Registration Available for Darkhouse Spearers

Individuals who will participate in the upcoming darkhouse spearfishing
season can now register online at the North Dakota Game and Fish
Department's website, gf.nd.gov, or through any Game and Fish Department
office.

North Dakota's darkhouse spearfishing season opens on a number of state
waters Dec. 1 - with the exception of Spiritwood Lake which opens Jan. 1
- and continues through Feb. 28. Legal fish are northern pike and
nongame species, such as carp.

Darkhouse spearing is allowed for all residents with a valid fishing
license, and those under the age of 16. Nonresidents from states that
allow North Dakotans to participate in darkhouse spearfishing can
darkhouse spearfish in North Dakota with a valid fishing license.
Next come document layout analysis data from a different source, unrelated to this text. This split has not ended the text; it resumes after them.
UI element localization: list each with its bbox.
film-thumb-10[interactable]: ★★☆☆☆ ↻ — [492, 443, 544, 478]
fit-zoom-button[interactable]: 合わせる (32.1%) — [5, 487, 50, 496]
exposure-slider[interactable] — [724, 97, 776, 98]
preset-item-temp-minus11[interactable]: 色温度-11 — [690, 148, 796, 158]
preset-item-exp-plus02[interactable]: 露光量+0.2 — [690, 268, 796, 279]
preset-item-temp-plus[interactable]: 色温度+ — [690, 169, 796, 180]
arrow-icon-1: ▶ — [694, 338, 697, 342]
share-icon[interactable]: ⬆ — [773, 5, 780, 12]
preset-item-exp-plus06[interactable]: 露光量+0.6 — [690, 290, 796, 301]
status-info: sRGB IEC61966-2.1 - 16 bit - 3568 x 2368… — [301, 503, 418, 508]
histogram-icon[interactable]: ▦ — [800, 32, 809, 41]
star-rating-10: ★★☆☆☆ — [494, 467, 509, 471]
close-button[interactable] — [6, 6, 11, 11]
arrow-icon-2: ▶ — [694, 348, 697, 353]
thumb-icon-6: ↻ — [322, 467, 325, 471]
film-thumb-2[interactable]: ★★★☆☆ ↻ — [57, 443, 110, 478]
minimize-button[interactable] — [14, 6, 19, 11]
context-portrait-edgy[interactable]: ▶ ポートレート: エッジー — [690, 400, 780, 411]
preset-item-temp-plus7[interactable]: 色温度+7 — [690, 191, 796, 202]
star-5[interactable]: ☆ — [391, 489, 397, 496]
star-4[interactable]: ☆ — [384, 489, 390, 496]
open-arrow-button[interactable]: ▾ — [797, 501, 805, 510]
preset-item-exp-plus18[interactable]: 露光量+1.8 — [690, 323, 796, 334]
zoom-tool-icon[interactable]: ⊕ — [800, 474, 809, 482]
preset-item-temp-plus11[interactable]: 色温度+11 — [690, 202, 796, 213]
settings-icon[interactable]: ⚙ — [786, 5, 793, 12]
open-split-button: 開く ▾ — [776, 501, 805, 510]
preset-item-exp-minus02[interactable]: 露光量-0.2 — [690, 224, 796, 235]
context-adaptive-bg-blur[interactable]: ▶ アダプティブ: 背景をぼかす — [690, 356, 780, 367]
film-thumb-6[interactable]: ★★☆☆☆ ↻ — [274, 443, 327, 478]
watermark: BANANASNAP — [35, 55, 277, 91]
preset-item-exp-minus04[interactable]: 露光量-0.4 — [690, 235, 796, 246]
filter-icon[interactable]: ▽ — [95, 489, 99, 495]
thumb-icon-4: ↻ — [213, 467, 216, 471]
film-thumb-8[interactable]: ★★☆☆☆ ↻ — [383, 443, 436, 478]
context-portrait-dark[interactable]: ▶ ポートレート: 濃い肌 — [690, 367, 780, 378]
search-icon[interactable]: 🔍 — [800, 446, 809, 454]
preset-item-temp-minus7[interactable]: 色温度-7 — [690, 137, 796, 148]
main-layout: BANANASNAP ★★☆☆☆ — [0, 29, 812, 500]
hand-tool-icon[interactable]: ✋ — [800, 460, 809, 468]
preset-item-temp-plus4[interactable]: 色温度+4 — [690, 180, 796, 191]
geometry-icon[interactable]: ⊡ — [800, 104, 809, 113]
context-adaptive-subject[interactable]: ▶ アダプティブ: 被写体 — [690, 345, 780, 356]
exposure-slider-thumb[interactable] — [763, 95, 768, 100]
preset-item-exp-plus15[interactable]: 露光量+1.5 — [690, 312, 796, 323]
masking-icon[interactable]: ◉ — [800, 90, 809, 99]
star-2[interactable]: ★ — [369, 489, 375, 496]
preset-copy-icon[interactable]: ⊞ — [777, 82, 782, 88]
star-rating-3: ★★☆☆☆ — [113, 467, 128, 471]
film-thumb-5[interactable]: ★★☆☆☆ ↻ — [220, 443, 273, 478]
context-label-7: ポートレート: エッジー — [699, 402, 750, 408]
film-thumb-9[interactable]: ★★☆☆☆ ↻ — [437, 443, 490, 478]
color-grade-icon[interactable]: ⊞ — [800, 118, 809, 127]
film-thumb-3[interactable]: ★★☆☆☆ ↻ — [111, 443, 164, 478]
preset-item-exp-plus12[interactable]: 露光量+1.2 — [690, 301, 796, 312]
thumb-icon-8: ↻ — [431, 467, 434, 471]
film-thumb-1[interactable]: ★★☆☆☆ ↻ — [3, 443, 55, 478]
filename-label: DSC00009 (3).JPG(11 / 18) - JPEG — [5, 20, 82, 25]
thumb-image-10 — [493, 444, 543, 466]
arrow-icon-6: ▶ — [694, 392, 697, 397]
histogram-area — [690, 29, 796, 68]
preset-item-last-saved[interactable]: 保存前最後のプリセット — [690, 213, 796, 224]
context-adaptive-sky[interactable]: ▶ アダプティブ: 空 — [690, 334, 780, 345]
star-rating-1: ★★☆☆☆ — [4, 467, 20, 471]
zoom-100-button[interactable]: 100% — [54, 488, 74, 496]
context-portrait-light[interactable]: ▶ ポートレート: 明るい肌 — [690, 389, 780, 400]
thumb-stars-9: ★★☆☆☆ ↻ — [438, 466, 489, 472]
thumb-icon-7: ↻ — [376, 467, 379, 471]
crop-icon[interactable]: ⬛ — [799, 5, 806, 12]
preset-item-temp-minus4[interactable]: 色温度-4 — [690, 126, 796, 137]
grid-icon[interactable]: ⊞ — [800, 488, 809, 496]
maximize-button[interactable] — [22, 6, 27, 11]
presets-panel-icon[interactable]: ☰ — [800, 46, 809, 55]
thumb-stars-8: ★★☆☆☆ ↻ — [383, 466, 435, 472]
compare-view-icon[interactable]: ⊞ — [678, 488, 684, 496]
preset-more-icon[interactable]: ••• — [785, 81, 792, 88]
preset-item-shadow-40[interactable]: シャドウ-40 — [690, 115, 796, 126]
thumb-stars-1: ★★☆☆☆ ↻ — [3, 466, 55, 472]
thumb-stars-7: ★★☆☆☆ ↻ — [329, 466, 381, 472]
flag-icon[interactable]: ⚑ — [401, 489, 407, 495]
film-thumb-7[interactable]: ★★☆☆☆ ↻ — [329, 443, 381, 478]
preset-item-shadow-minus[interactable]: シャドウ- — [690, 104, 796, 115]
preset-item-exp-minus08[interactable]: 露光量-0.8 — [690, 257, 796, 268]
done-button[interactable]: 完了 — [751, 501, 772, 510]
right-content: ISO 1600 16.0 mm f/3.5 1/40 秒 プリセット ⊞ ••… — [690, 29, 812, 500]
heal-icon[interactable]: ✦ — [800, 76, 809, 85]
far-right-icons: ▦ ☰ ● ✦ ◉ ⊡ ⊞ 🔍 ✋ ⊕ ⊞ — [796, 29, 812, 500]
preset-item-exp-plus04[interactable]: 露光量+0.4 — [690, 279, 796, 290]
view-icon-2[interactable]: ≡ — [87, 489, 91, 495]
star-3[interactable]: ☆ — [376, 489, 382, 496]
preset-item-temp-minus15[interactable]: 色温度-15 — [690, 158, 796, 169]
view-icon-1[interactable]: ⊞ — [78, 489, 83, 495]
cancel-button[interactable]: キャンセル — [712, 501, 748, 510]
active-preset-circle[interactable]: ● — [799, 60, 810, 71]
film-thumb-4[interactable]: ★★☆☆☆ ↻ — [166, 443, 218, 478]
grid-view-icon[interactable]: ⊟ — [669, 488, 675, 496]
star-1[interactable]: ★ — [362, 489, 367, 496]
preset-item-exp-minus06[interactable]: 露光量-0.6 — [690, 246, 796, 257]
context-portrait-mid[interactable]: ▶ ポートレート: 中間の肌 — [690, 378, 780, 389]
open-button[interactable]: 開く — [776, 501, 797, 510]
Of
neighboring states, only Minnesota does not allow nonresident darkhouse
spearfishing.

Other regulations include:

* All participants must register.
* A spear is counted as a pole (line) while darkhouse
spearfishing.
* Pneumatic or rubber band powered spear guns are not allowed.
* When a dark house is moved or a hole larger than 12 inches in
diameter is left in the ice, the hole must be adequately marked with a
natural object (such as a tree branch or tumbleweed) visible from a
minimum of 150 feet. 
* No size limit on ice hole in lakes where darkhouse spearing is
allowed. However, hook and line fishing is legal only in holes no larger
than 12 inches in diameter.
* Legal live baitfish, with the exception of white sucker, and
artificial lures can be used as decoys.
* Daily/possession limits are the same as for hook and line
fishing.
* Six lakes have been added to the list of lakes open to darkhouse
spearing: South Eckelson, Barnes County; Sibley Lake, Griggs County;
Stump Lake, Nelson County; Lake Irvine, Ramsey County; Island Lake,
Rolette County; and Sunday Lake, Stutsman County. Other lakes where
darkhouse spearfishing is allowed are Devils Lake, Benson/Ramsey
counties; Silver Lake, Benson County; Powers Lake, Burke County; Rice
Lake, Emmons County; Juanita Lake, Foster County; Lake Etta/Alkaline
Lake complex, Horsehead Lake, and Round Lake, Kidder County; Flood Lake
and Diamond Lake, LaMoure County; Beaver Lake and West Napoleon Lake,
Logan County; Buffalo Lodge Lake, McHenry County; Coldwater Lake and
Dry/Goose Lake, McIntosh County; Stanley Reservoir, Mountrail County;
Lake Laretta, Nelson County; Cavanaugh Lake, Morrison Lake, and
Sweetwater Lake, Ramsey County; Grass Lake, Richland County; Carpenter
Lake and School Section Lake, Rolette County; Buffalo Lake, Sargent
County; Coal Mine Lake, Sheridan County; Mallard Marsh and Spiritwood
Lake, Stutsman County; Cottonwood Lake and Tioga Reservoir, Williams
County; Lake Sakakawea from Garrison Dam to Highway 85 bridge at
Williston; and Lake Oahe from the South Dakota border to McLean Bottoms
boat ramp.


----------